(Listed entries Opens)
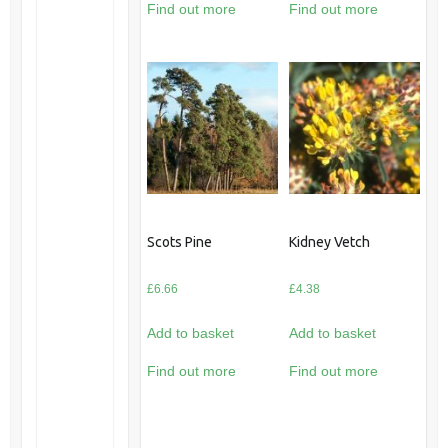
Find out more
Find out more
Scots Pine
Kidney Vetch
£
6.66
£
4.38
Add to basket
Add to basket
Find out more
Find out more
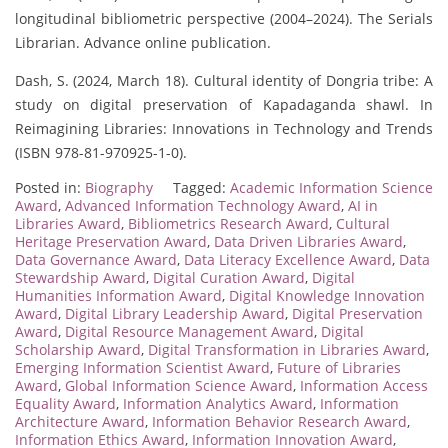
longitudinal bibliometric perspective (2004–2024). The Serials
Librarian. Advance online publication.
Dash, S. (2024, March 18). Cultural identity of Dongria tribe: A
study on digital preservation of Kapadaganda shawl. In
Reimagining Libraries: Innovations in Technology and Trends
(ISBN 978-81-970925-1-0).
Posted in:
Biography
Tagged:
Academic Information Science
Award
,
Advanced Information Technology Award
,
AI in
Libraries Award
,
Bibliometrics Research Award
,
Cultural
Heritage Preservation Award
,
Data Driven Libraries Award
,
Data Governance Award
,
Data Literacy Excellence Award
,
Data
Stewardship Award
,
Digital Curation Award
,
Digital
Humanities Information Award
,
Digital Knowledge Innovation
Award
,
Digital Library Leadership Award
,
Digital Preservation
Award
,
Digital Resource Management Award
,
Digital
Scholarship Award
,
Digital Transformation in Libraries Award
,
Emerging Information Scientist Award
,
Future of Libraries
Award
,
Global Information Science Award
,
Information Access
Equality Award
,
Information Analytics Award
,
Information
Architecture Award
,
Information Behavior Research Award
,
Information Ethics Award
,
Information Innovation Award
,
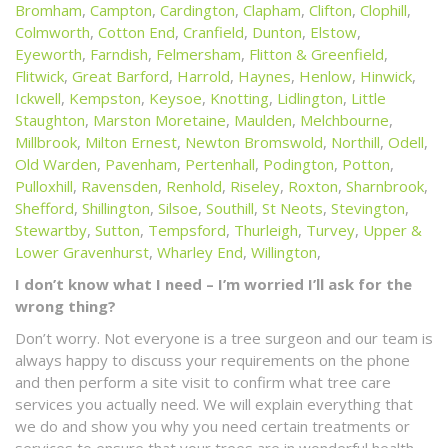
Bromham
,
Campton
,
Cardington
,
Clapham
,
Clifton
,
Clophill
,
Colmworth
,
Cotton End
,
Cranfield
,
Dunton
,
Elstow
,
Eyeworth
,
Farndish
,
Felmersham
,
Flitton & Greenfield
,
Flitwick
,
Great Barford
,
Harrold
,
Haynes
,
Henlow
,
Hinwick
,
Ickwell
,
Kempston
,
Keysoe
,
Knotting
,
Lidlington
,
Little
Staughton
,
Marston Moretaine
,
Maulden
,
Melchbourne
,
Millbrook
,
Milton Ernest
,
Newton Bromswold
,
Northill
,
Odell
,
Old Warden
,
Pavenham
,
Pertenhall
,
Podington
,
Potton
,
Pulloxhill
,
Ravensden
,
Renhold
,
Riseley
,
Roxton
,
Sharnbrook
,
Shefford
,
Shillington
,
Silsoe
,
Southill
,
St Neots
,
Stevington
,
Stewartby
,
Sutton
,
Tempsford
,
Thurleigh
,
Turvey
,
Upper &
Lower Gravenhurst
,
Wharley End
,
Willington
,
I don’t know what I need – I’m worried I’ll ask for the
wrong thing?
Don’t worry. Not everyone is a tree surgeon and our team is
always happy to discuss your requirements on the phone
and then perform a site visit to confirm what tree care
services you actually need. We will explain everything that
we do and show you why you need certain treatments or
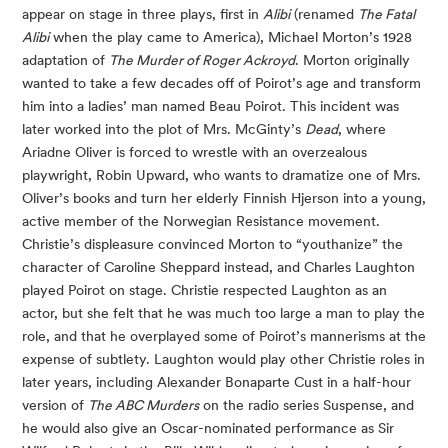
appear on stage in three plays, first in
Alibi
(renamed
The Fatal
Alibi
when the play came to America), Michael Morton’s 1928
adaptation of
The Murder of Roger Ackroyd
. Morton originally
wanted to take a few decades off of Poirot’s age and transform
him into a ladies’ man named Beau Poirot. This incident was
later worked into the plot of Mrs. McGinty’s
Dead
, where
Ariadne Oliver is forced to wrestle with an overzealous
playwright, Robin Upward, who wants to dramatize one of Mrs.
Oliver’s books and turn her elderly Finnish Hjerson into a young,
active member of the Norwegian Resistance movement.
Christie’s displeasure convinced Morton to “youthanize” the
character of Caroline Sheppard instead, and Charles Laughton
played Poirot on stage. Christie respected Laughton as an
actor, but she felt that he was much too large a man to play the
role, and that he overplayed some of Poirot’s mannerisms at the
expense of subtlety. Laughton would play other Christie roles in
later years, including Alexander Bonaparte Cust in a half-hour
version of
The ABC Murders
on the radio series Suspense, and
he would also give an Oscar-nominated performance as Sir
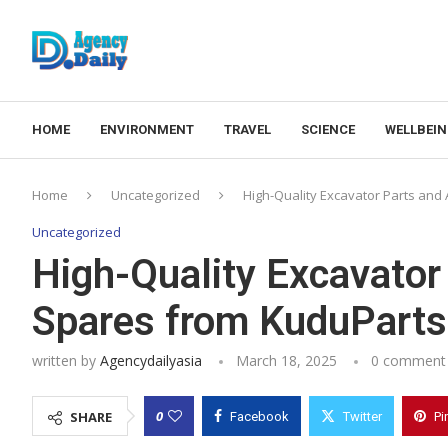
HOME
ENVIRONMENT
TRAVEL
SCIENCE
WELLBEI
Home
Uncategorized
High-Quality Excavator Parts an
Uncategorized
High-Quality Excavator
Spares from KuduParts
written by
Agencydailyasia
March 18, 2025
0 comment
0
SHARE
Facebook
Twitter
Pi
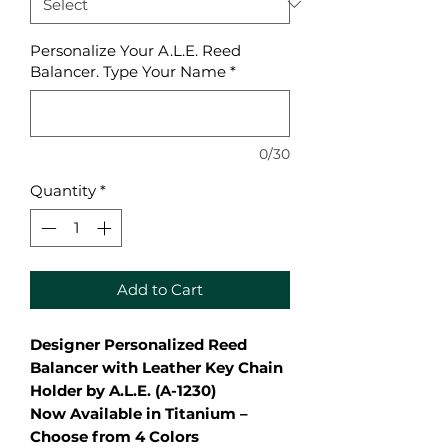
Personalize Your A.L.E. Reed
Balancer. Type Your Name
*
0/30
Quantity
*
Add to Cart
Designer Personalized Reed
Balancer with Leather Key Chain
Holder by A.L.E. (A-1230)
Now Available in Titanium –
Choose from 4 Colors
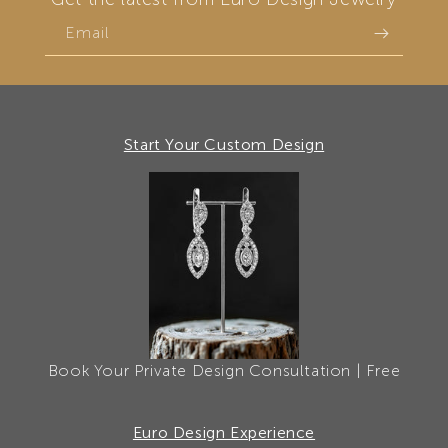
Email
Start Your Custom Design
Book Your Private Design Consultation | Free
Euro Design Experience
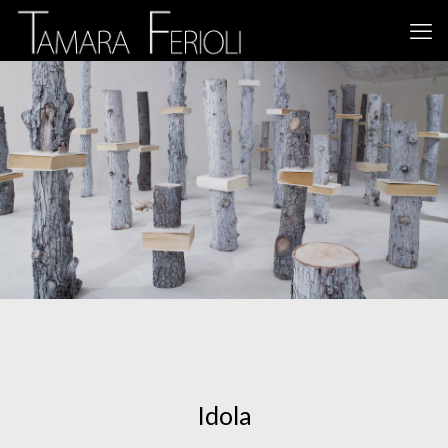
Idola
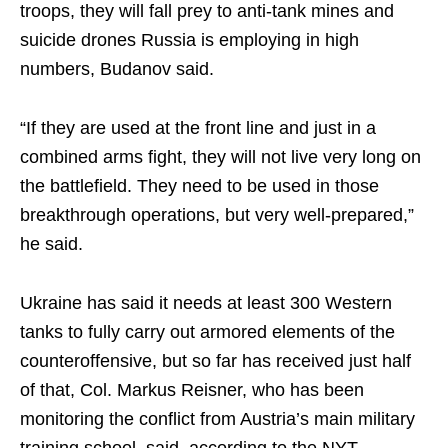
troops, they will fall prey to anti-tank mines and
suicide drones Russia is employing in high
numbers, Budanov said.
“If they are used at the front line and just in a
combined arms fight, they will not live very long on
the battlefield. They need to be used in those
breakthrough operations, but very well-prepared,”
he said.
Ukraine has said it needs at least 300 Western
tanks to fully carry out armored elements of the
counteroffensive, but so far has received just half
of that, Col. Markus Reisner, who has been
monitoring the conflict from Austria’s main military
training school, said, according to the NYT.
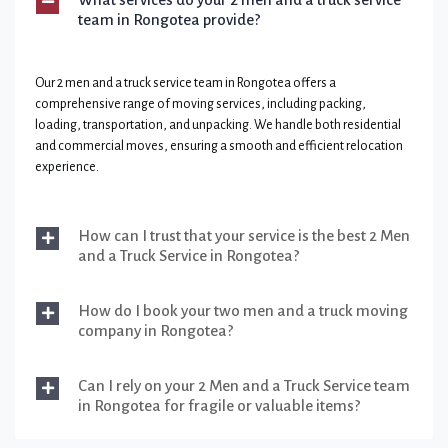
team in Rongotea provide?
Our 2 men and a truck service team in Rongotea offers a
comprehensive range of moving services, including packing,
loading, transportation, and unpacking. We handle both residential
and commercial moves, ensuring a smooth and efficient relocation
experience.
How can I trust that your service is the best 2 Men
and a Truck Service in Rongotea?
How do I book your two men and a truck moving
company in Rongotea?
Can I rely on your 2 Men and a Truck Service team
in Rongotea for fragile or valuable items?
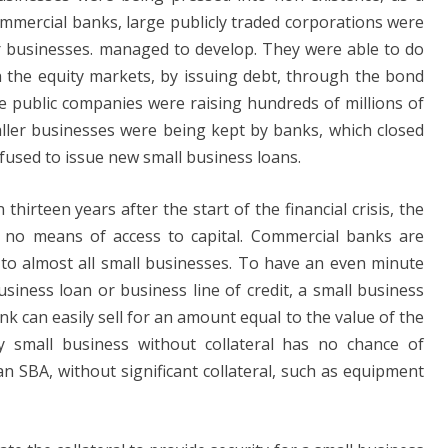
commercial banks, large publicly traded corporations were
r businesses. managed to develop. They were able to do
h the equity markets, by issuing debt, through the bond
ge public companies were raising hundreds of millions of
aller businesses were being kept by banks, which closed
efused to issue new small business loans.
hirteen years after the start of the financial crisis, the
e no means of access to capital. Commercial banks are
 to almost all small businesses. To have an even minute
siness loan or business line of credit, a small business
nk can easily sell for an amount equal to the value of the
ny small business without collateral has no chance of
n SBA, without significant collateral, such as equipment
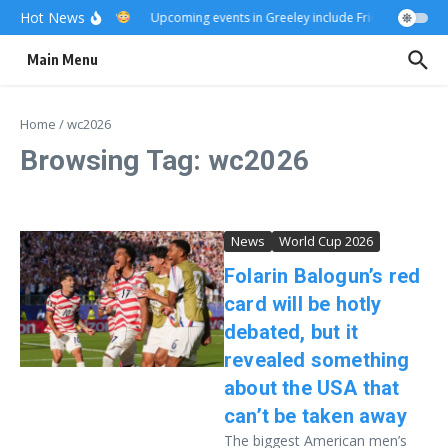
Skip to content
Hot News
Really?
Upcoming events in Greeley include Friday Fest
US
Main Menu
Home
/
wc2026
Browsing Tag: wc2026
News
World Cup 2026
Folarin Balogun’s red
card will be hotly
debated, but it
revealed something
about the USA that
can’t be taken away
The biggest American men’s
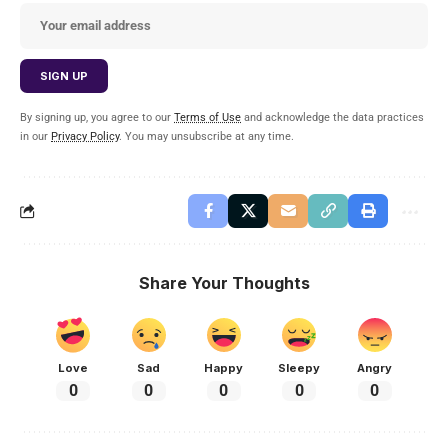
By signing up, you agree to our
Terms of Use
and acknowledge the data practices
in our
Privacy Policy
. You may unsubscribe at any time.
Share Your Thoughts
Love
Sad
Happy
Sleepy
Angry
0
0
0
0
0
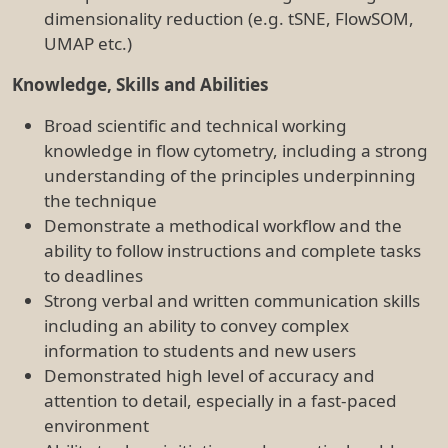
environment
Ability to show initiative and proactively address
issues
Methodical approach to problem solving and
troubleshooting abilities
Ability to acquire and apply new skills and
knowledge
Ability to liaise and collaborate effectively with
research staff and students
Knowledge of relevant WHS, ethical and
legislative requirements
Proven track record developing SOPs for
procedural and equipment aspects of the lab
High level of personal motivation and initiative,
with a keen interest in facilitating the uptake of
emerging flow cytometric technologies and
analysis
Excellent communication and user engagement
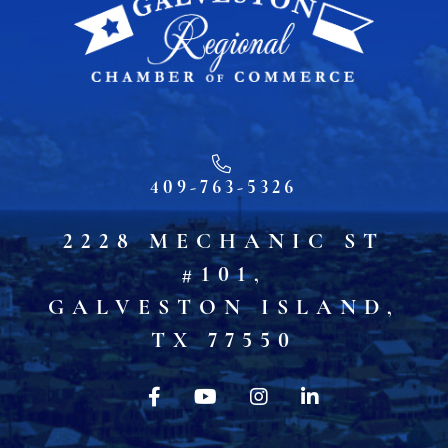
409-763-5326
2228 MECHANIC ST
#101,
GALVESTON ISLAND,
TX 77550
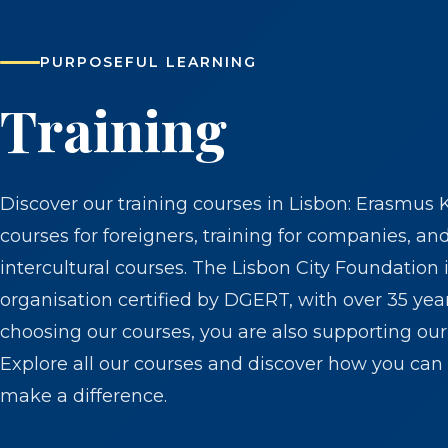
PURPOSEFUL LEARNING
Training
Discover our training courses in Lisbon: Erasmus 
courses for foreigners, training for companies, an
intercultural courses. The Lisbon City Foundation i
organisation certified by DGERT, with over 35 yea
choosing our courses, you are also supporting our 
Explore all our courses and discover how you can 
make a difference.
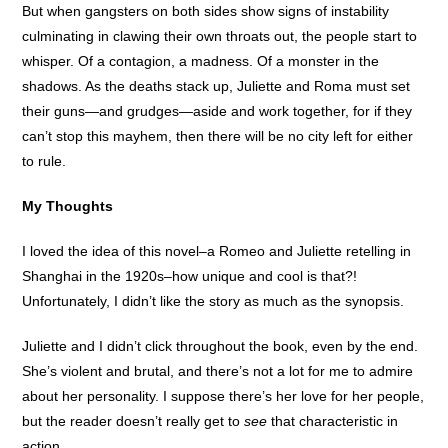
But when gangsters on both sides show signs of instability
culminating in clawing their own throats out, the people start to
whisper. Of a contagion, a madness. Of a monster in the
shadows. As the deaths stack up, Juliette and Roma must set
their guns—and grudges—aside and work together, for if they
can’t stop this mayhem, then there will be no city left for either
to rule.
My Thoughts
I loved the idea of this novel–a Romeo and Juliette retelling in
Shanghai in the 1920s–how unique and cool is that?!
Unfortunately, I didn’t like the story as much as the synopsis.
Juliette and I didn’t click throughout the book, even by the end.
She’s violent and brutal, and there’s not a lot for me to admire
about her personality. I suppose there’s her love for her people,
but the reader doesn’t really get to
see
that characteristic in
action.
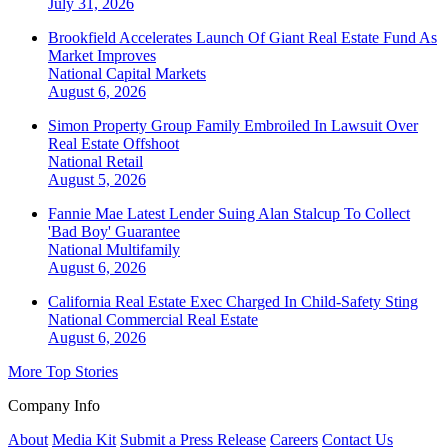
July 31, 2026
Brookfield Accelerates Launch Of Giant Real Estate Fund As
Market Improves
National
Capital Markets
August 6, 2026
Simon Property Group Family Embroiled In Lawsuit Over
Real Estate Offshoot
National
Retail
August 5, 2026
Fannie Mae Latest Lender Suing Alan Stalcup To Collect
'Bad Boy' Guarantee
National
Multifamily
August 6, 2026
California Real Estate Exec Charged In Child-Safety Sting
National
Commercial Real Estate
August 6, 2026
More Top Stories
Company Info
About
Media Kit
Submit a Press Release
Careers
Contact Us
(Listed entries Closes)
Set the pictures aside and transcribe exactly the stretch of lines above, beginning with the one holding "Methodical approach to problem solving and" and ending with the one holding "culminating in clawing".

Methodical approach to problem solving and
troubleshooting abilities
Ability to acquire and apply new skills and
knowledge
Ability to liaise and collaborate effectively with
research staff and students
Knowledge of relevant WHS, ethical and
legislative requirements
Proven track record developing SOPs for
procedural and equipment aspects of the lab
High level of personal motivation and initiative,
with a keen interest in facilitating the uptake of
emerging flow cytometric technologies and
analysis
Excellent communication and user engagement
409-763-5326
2228 MECHANIC ST
#101,
GALVESTON ISLAND,
TX 77550
PURPOSEFUL LEARNING
Training
Discover our training courses in Lisbon: Erasmus 
courses for foreigners, training for companies, an
intercultural courses. The Lisbon City Foundation i
organisation certified by DGERT, with over 35 yea
choosing our courses, you are also supporting our 
Explore all our courses and discover how you can 
make a difference.
But when gangsters on both sides show signs of instability
culminating in clawing their own throats out, the people start to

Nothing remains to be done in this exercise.